I have the following Discriminator class for my GAN model:
class Discriminator(nn.Module):
def __init__(self, image_size, conv_dim, output_dim, repeat_num):
super(Discriminator, self).__init__()
layers = []
layers.append(nn.Conv2d(3, conv_dim, kernel_size=4, stride=2, padding=1))
layers.append(nn.LeakyReLU(0.01))
curr_dim = conv_dim
for i in range(1, repeat_num):
layers.append(nn.Conv2d(curr_dim, curr_dim*2, kernel_size=4, stride=2, padding=1))
layers.append(nn.LeakyReLU(0.01))
curr_dim = curr_dim * 2
kernel_size = int(image_size / np.power(2, repeat_num))
self.main = nn.Sequential(*layers)
self.conv1 = (nn.Conv2d(curr_dim, 1, kernel_size=3, stride=1, padding=1, bias=False))

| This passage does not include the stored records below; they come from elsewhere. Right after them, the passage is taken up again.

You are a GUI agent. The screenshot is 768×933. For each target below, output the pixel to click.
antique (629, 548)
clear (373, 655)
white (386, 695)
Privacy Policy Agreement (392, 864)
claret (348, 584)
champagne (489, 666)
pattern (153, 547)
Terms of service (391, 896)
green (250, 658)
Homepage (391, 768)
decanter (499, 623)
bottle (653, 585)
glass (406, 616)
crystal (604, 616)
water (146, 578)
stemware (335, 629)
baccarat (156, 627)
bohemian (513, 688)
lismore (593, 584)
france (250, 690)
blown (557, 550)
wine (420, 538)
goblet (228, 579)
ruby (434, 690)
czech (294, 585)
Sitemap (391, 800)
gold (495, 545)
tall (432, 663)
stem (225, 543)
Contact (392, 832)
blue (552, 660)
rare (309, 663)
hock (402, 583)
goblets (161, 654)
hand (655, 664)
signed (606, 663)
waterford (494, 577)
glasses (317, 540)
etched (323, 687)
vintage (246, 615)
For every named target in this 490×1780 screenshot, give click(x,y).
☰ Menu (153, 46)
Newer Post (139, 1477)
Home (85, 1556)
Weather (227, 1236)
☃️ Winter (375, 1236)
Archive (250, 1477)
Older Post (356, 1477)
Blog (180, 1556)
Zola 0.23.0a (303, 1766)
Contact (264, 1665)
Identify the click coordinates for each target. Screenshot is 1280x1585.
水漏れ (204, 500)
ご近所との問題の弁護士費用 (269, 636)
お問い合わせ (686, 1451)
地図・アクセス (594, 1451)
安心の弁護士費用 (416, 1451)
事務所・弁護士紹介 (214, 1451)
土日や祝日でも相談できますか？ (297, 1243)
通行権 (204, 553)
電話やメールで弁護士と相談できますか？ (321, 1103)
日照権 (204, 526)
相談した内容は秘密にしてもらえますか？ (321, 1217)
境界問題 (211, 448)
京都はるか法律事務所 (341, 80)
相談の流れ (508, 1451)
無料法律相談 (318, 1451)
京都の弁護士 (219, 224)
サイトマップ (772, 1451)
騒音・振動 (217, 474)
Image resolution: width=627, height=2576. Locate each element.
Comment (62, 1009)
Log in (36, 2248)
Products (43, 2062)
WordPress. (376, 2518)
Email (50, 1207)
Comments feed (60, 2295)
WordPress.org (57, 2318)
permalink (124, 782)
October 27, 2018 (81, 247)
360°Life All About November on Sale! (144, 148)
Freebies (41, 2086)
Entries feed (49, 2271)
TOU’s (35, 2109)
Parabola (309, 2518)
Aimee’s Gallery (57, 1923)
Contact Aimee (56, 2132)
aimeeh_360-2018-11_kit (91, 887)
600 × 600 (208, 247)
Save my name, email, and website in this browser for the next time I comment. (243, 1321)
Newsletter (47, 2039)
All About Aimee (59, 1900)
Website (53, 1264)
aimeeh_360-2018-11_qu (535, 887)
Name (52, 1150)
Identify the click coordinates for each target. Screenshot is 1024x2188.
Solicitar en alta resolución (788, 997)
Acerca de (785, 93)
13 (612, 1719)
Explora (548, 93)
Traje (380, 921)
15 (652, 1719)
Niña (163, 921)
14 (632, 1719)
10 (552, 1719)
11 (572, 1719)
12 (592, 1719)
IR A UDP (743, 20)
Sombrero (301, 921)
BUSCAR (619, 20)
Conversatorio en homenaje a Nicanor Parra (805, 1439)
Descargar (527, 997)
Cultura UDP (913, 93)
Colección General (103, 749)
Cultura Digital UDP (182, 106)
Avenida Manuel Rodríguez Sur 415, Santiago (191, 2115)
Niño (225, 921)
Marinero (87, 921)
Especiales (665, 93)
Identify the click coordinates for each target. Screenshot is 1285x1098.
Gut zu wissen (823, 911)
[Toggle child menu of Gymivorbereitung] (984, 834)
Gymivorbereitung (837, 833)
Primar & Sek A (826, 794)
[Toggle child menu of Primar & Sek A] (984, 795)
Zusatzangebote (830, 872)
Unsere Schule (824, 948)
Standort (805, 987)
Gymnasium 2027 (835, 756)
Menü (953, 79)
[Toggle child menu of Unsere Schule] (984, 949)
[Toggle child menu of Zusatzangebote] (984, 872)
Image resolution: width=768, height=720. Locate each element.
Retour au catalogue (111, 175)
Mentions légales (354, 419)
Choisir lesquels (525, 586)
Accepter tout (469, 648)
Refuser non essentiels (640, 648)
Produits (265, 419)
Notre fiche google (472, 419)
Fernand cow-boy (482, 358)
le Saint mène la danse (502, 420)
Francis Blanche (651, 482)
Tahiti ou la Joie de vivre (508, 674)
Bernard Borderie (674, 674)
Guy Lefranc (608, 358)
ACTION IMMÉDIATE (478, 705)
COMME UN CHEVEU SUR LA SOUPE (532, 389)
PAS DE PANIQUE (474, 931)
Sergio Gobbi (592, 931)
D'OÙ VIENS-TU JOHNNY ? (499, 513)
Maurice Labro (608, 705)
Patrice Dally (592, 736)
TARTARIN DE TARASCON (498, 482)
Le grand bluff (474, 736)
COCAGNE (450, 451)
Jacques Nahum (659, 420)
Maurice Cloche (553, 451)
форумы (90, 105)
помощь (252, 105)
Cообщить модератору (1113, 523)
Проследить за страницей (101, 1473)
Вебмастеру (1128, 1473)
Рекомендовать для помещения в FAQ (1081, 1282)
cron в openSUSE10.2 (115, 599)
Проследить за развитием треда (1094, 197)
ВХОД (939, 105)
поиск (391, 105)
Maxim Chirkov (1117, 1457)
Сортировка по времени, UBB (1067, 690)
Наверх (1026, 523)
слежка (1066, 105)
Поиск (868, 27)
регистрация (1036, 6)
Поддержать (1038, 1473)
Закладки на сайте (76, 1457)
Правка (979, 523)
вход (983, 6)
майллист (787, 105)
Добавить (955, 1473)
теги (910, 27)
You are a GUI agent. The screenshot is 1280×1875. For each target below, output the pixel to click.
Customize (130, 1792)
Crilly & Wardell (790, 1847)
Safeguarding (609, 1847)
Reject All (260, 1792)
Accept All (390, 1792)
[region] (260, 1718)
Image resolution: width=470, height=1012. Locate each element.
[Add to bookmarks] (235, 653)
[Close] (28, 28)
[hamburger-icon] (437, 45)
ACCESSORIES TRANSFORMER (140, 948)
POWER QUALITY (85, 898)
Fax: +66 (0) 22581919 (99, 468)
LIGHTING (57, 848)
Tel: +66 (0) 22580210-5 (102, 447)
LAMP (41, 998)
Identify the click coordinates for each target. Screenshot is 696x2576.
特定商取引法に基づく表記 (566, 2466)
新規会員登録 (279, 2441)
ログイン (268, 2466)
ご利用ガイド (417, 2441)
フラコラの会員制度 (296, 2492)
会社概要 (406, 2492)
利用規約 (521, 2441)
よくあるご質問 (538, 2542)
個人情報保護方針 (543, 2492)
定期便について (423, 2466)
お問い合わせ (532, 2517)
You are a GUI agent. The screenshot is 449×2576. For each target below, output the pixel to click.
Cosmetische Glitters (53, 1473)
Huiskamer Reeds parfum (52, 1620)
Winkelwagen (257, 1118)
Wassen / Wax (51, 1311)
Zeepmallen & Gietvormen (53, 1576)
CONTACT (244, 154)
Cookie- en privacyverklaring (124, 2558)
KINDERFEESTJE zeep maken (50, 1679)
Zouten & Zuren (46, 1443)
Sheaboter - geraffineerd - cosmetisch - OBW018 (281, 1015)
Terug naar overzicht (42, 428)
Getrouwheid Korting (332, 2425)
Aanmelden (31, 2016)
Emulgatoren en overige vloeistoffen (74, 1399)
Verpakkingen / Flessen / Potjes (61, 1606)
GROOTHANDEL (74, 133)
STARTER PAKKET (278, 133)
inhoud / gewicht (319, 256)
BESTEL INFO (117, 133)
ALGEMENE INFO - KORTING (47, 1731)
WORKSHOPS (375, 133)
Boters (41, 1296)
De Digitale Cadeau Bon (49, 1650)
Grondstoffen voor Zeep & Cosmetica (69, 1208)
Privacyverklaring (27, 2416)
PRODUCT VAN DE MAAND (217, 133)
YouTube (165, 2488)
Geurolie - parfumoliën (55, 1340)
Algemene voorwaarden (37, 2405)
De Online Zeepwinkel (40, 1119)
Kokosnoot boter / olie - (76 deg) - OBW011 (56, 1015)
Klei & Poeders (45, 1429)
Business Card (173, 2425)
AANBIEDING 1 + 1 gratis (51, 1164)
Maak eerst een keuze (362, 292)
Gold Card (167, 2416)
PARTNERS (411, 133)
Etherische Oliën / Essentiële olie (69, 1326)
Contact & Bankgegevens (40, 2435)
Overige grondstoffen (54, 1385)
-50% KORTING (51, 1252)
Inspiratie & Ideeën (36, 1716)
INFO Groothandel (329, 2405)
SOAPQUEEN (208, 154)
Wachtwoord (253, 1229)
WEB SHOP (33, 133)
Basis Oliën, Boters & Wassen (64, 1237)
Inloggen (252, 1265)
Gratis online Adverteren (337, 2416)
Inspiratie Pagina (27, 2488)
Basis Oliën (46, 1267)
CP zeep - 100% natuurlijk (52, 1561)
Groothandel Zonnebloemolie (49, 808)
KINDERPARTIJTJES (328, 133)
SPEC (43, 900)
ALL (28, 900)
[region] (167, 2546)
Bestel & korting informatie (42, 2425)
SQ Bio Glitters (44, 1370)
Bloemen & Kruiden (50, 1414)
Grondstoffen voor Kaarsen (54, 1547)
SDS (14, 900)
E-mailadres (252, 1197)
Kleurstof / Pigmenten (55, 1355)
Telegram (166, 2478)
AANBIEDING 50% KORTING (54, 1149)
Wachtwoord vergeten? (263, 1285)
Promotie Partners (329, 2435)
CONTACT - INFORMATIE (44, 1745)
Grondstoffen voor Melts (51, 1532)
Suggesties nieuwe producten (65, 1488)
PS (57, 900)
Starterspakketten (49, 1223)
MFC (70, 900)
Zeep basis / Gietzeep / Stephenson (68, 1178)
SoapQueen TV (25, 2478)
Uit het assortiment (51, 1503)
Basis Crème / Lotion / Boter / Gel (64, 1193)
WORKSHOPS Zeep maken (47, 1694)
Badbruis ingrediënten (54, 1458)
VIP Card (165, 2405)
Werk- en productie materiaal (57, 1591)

self.conv2 = (nn.Conv2d(curr_dim, output_dim, kernel_size=kernel_size, bias=False))
self.sig = (nn.Sigmoid())
self.soft = (nn.Softmax(dim=1))
def dLoss(self, images, batch_size, alpha=1.0):
assert 0 <= alpha <= 1
loss = 0
for i, img in enumerate(image):
C, H, W = img.size()[:3]
x = img.view(1, C, H, W)
D_x, D_y = Discriminator(x)
...
return loss
def forward(self, x):
h = self.main(x)
s = self.conv1(h)
so = self.conv2(h)
out_s = self.sig(s)
out_so = self.soft(so)
return out_s.flatten(start_dim=2).mean(dim=2), out_so.view(out_so.size(0), out_so.size(1))
For the line D_x, D_y = Discriminator(x)
I am getting the following error:
D_x, D_y = Discriminator(x)
File "/home/project/network.py", line 162, in __init__
kernel_size = int(image_size / np.power(2, repeat_num))
ValueError: only one element tensors can be converted to Python scalars
But I get this error only while calling Discriminator(x)
from a method within the class. If I try to access it from a method in a different class, it doesn’t raise any error.
I am confused as to what exactly is causing this issue. Please help.